For instance, in the firing in Shopian district of Jammu and Kashmir by the armed forces for saving army officers and their arms from a violent mob, three civilians had been killed. An FIR was filed against the armed forces under Sections 302 and 307 of the Indian Penal Code for an attempt to murder and murder. But it was held that the army could use their special powers under the AFSPA and also it was notified that the state police department couldn’t have filed an FIR against army personnel. Then the report of a youngster of Anantnag in Kashmir was tortured and interrogated as he was under the suspicion of being a militant. One minor girl from Palhalan was brought in for interrogation of the whereabouts of her neighbour and in that process, she was stripped naked and almost beaten to death. The list of such brutalities that go unchecked is never-ending till date. More than 90 percent of such brutalities are ignored and not reported. 

Suggestions

Some viable suggestions for better working of the AFSPA could be:

  1. Section 4(a) which is completely against the scope of international human rights that protects the right to live should be repealed or amended.

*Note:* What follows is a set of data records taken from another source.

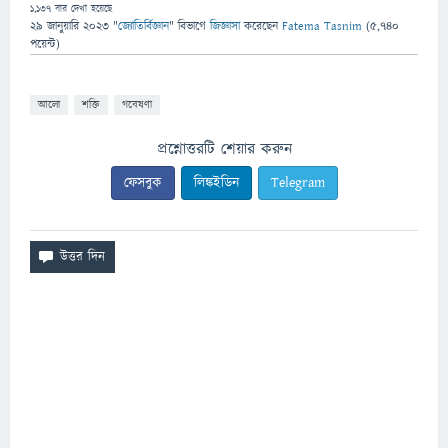
1,137
বার দেখা হয়েছে
29 জানুয়ারি 2023
"
জ্যোতির্বিজ্ঞান
" বিভাগে
জিজ্ঞাসা
করেছেন
Fatema Tasnim
(
5,740
পয়েন্ট)
আলো
শক্তি
গবেষণা
প্রশ্নোত্তরটি শেয়ার করুন
ফেসবুক
লিঙ্কইডিন
Telegram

It also violates the principles upheld by criminal justice, that is the assumption of innocence until one is proven to be the offender. When the armed forces are called to take control of the disturbed areas, the power conferred upon them of using unconditional force as per Section 4, validates the commission of extrajudicial killings which is inconsistent with Article 246 of the Indian Constitution read with the 7th Schedule that places ‘Law and order’ under the State’s list. Therefore, it is Ultra vires. 
  2. Section 5 of the Act should be consistent with Article 22 of the constitution under which it is compulsory to present an arrested person in front of the Magistrate within 24 hours. 
  3. The scope of Section 6 should be increased to keep a close check on the armed forces and stop them from committing inhumane and heinous crimes against innocent civilians. The sanction of the Central Government shouldn’t be waited for, maybe a special committee could be formed to begin enquiries straight away without any delays or prejudices against anyone. 
  4. The suggestion put forth by the Sarkaria Commission of the states to develop their system of maintaining and dealing with public order and also as per the recommendations of the National Police Commission of deploying the Central Reserve Police force for day to day policing instead of engaging the army and paramilitary forces should be looked into and so on. 

Conclusion

The reason for which the AFSPA was introduced even after the colonial rule was to protect the country from enemies and anti-national uprisings. But has the Act been implemented for that work till date? Through the years, the list of crimes and inhumane activities committed by the Armed forces have broken records. Instead of protecting the nation’s people, it has been exploiting them ruthlessly. Even if on one side it has successfully stopped uprisings and enemies from infiltrating the country, on the other side it has become a reason to invite the vengeance of the people of the nation and give birth to greater anti-national uprisings. So, what really needs to be done is keeping a good and strict check on the officials, amend the laws and introduce rigorous punishment for such offences. It is also important to introduce limitations for the unconditional power of the Armed forces and introduce a greater role for the Supreme Court to attain justice.